So, you’re saying the Argentine guy and the guy with the camera can’t read English?
I’ll buy that.
I repeat, there is no indication in the film that any of the sites is a war memorial. As I’m sure you know, I have not said that the film crew unwittingly used a war memorial site.
It is, according to the British press.
If the guys couldn’t read English, I’m willing to give it a pass.
What is your problem?
I personally think the Falkland Islands thing is something that British people like to dwell on for ridiculous reasons. The islands are theirs, so why are they getting so worked up about it?
So what’s your point then?
Because Argentina are not just making increasingly bellicose noises they are trying to exert economic and diplomatic muscle.
Your sentence would be true if you replaced ‘British’ with ‘Argentinian’ though and inserted the word ‘not’ in front of ‘theirs’ though.
We in the UK would be quite happy to not give the Falklands a second thought if Argentina would just GTFU and stop whining.
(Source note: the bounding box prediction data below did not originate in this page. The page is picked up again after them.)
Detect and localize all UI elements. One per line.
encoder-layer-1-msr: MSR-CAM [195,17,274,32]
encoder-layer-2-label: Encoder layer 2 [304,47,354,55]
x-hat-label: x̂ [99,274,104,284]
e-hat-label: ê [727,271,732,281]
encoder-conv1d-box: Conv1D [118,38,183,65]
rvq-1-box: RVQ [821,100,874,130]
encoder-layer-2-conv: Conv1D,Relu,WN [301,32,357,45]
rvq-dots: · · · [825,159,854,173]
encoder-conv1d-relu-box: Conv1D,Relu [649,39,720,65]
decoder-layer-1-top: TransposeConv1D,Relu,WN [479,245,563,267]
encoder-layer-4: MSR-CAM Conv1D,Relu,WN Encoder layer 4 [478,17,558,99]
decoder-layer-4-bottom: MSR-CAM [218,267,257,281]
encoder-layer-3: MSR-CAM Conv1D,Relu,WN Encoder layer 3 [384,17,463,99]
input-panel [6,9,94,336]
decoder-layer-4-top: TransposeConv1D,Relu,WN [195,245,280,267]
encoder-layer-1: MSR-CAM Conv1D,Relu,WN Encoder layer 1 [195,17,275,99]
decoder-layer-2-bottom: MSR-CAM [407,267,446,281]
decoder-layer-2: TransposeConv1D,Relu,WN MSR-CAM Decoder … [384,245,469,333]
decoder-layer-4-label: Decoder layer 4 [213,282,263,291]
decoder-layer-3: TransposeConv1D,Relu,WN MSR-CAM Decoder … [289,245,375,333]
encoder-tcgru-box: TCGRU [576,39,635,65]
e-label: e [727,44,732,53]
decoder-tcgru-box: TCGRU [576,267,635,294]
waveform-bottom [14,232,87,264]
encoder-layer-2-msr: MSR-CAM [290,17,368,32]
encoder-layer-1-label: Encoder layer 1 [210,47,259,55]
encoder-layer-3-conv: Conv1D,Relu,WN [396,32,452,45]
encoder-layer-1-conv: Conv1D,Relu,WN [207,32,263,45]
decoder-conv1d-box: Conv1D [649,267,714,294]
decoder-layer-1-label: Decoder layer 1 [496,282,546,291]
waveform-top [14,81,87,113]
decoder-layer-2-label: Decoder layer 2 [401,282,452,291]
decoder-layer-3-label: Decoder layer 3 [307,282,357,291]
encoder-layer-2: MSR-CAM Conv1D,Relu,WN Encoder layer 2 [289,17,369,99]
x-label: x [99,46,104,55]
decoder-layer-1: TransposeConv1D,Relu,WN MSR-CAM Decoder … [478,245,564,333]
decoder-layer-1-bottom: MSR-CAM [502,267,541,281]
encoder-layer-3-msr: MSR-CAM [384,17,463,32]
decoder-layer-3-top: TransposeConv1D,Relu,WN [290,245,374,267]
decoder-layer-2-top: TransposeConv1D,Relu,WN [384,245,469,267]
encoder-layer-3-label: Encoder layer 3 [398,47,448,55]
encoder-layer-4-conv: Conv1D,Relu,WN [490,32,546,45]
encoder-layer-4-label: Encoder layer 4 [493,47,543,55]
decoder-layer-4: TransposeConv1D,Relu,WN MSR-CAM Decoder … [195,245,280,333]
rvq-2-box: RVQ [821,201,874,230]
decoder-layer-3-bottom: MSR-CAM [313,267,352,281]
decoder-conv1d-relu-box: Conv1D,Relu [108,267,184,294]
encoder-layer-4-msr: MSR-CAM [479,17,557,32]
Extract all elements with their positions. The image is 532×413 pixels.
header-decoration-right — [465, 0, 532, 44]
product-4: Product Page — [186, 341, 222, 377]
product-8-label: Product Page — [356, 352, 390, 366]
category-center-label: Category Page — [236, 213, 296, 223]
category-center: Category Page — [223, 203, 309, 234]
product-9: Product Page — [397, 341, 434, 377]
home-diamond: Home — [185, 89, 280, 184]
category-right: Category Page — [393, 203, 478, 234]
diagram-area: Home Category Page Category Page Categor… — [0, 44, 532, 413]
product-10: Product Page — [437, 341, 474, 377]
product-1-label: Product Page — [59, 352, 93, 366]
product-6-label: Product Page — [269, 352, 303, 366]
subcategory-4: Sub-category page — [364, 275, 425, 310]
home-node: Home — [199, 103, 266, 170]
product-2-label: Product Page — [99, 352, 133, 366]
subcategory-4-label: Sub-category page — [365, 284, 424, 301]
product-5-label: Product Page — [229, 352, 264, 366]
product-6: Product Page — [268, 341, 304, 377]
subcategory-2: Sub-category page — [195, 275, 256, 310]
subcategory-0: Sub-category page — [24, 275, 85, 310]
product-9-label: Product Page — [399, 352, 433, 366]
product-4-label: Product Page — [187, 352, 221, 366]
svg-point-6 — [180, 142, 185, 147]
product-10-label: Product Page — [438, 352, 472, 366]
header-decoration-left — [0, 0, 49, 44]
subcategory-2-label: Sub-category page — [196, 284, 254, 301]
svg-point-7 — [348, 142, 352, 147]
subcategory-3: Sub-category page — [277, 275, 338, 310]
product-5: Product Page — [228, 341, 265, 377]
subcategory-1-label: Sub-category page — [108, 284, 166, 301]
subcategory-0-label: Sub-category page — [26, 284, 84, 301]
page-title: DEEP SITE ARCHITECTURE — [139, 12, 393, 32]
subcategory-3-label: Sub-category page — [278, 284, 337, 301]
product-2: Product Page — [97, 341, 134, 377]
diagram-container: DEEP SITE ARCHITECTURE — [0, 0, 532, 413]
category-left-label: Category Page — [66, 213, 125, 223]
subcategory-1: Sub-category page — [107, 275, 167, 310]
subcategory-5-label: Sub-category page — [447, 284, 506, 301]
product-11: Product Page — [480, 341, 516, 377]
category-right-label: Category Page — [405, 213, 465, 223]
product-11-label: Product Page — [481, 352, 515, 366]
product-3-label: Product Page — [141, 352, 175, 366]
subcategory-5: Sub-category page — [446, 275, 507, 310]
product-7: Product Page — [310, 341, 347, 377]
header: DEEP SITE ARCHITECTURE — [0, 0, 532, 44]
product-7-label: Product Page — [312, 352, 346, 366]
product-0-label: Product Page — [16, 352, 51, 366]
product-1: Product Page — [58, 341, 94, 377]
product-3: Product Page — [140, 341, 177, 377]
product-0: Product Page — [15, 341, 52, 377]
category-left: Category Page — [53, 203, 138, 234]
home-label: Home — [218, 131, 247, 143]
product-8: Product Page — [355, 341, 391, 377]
Who’s worked up about it? The British aren’t worked up; the Argentines are.
We haven’t mentioned it in 30 years. And we’re largely just ignoring Argentina’s excited sabre-rattling. We neither dwell on it or get worked up about it.
The Argies, on the other hand…
Argentina continues its, uh, charm offensive:
Referendum for the Falkland Islanders coming up in March:
I don’t understand what Fernandez’ endgame is here. All this bitching can’t just be for home consumption, can it?
It might encourage FDI in Argentina from North Korea, Cuba, Venezuela, and Iran.
FDI?
Foreign direct investment, also known as “please give us a textile plant”.
Ah, tennis shoe factories.
Thanks!
A good CNN.com overview of the situation, suggesting that a return to armed conflict is very unlikely: http://www.cnn.com/2013/01/03/world/falklands-argentina-background/index.html?iid=article_sidebar
She’s massively unpopular at home so there’s one reason. But also so much fish, oil and chunks of Antartica come with ownership of the Falklands that Argentina have to keep asserting their claim. Because who knows what the future holds.
Some day, as the region solidifies a stance against ‘colonialism’ it might become in the USA’s interest to not support the UK claim and then maybe it’s Game On militarily again in their eyes.
But I stand by my previous position that Argentina can shut the frack up and grow the frack up.
Argentina is just like a bunch of ‘waa-waa, we wants’ infants who think if they shriek and sulk longly and loudly enough they’ll get what they want.
Speaking as a peace-loving English left-type - absolutely no damn way.
Until such times as the Islanders decide to stop being British there is no issue of sovereignty to be decided and all the bleating and wailing in the world isn’t going to change that while the UK has a couple of attack submarines capable of torpedoing every Argentine hull and dropping cruise missiles on every military base.
The moment the Argies decided to sucker punch the UK during negotiations was the moment they forfeited any and all legitimate claims on the Falklands in my eyes.
The stupid thing is if they had played their cards right in 1980-2 they could probably had sovereignty of the islands years ago. The British government had made it very clear it had no real interest in the islands and with a real Argentinian charm offensive - easy transport links to the mainland, respect for local customs and rights, economic development etc - the islanders might have been pursuaded to accept a “leaseback” arrangement - Argentina gets sovereignty but the islanders remain British. The difficulty, then as now, was to convince the islanders that this was what they wanted. Unfortunately there was no way the Argentinian junta could actually run a convincing campaign!
If I were an Islander I’d want a few more decades of stable Argentine democracy and a lot less hysterical demagogery every time some politician feels a bit unpopular before I’d even begin thinking about considering a change.
Exactly. Even before the invasion there was no way a military junta could convince the islanders it was a good idea and following the invasion and with the continued posturing of the democratic politicians I can’t see it for many years to come.